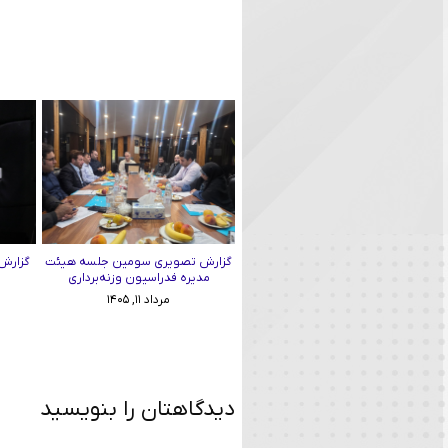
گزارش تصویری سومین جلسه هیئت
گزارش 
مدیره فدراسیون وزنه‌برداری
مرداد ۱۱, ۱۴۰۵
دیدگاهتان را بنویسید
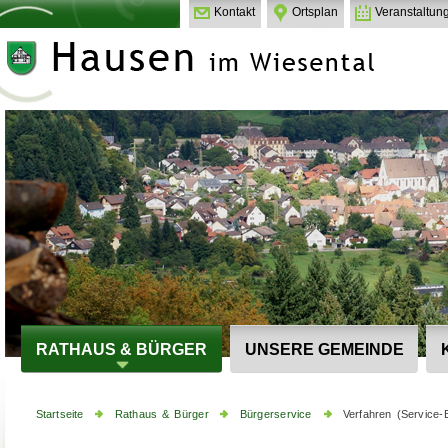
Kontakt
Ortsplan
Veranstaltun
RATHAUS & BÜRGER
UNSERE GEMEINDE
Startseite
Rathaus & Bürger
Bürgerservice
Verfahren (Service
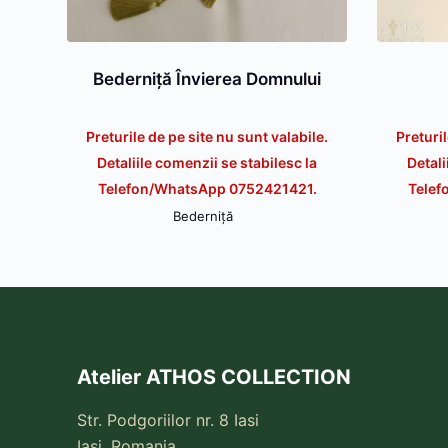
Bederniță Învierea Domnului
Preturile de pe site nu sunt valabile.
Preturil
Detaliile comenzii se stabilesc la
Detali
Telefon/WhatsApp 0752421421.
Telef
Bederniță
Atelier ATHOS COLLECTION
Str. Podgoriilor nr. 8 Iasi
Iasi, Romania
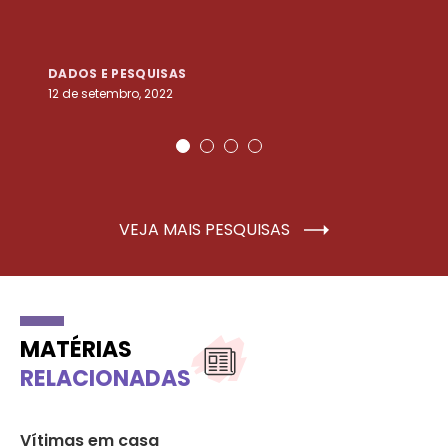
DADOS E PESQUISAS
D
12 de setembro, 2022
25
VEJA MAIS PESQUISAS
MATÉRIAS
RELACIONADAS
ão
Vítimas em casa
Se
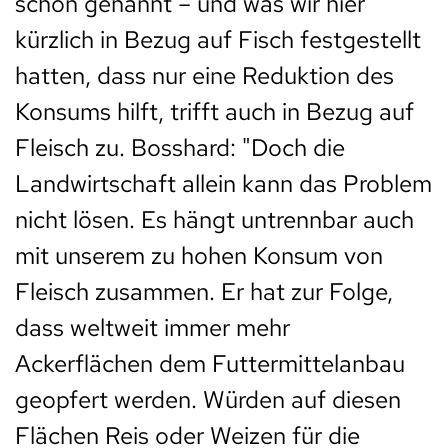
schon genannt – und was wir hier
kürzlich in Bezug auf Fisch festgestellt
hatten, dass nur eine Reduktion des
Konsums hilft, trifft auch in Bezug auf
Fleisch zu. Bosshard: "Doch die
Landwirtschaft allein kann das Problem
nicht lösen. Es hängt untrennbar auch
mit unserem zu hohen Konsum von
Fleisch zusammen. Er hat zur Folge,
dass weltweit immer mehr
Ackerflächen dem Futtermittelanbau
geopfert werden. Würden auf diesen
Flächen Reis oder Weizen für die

→ **PROBLEM**
Nothing should appear in the answer except the lines from the one with "dass weltweit immer mehr" through the final line of the records, written exactly.

→ **SOLUTION FOR THIS TASK**
dass weltweit immer mehr
Ackerflächen dem Futtermittelanbau
geopfert werden. Würden auf diesen
Flächen Reis oder Weizen für die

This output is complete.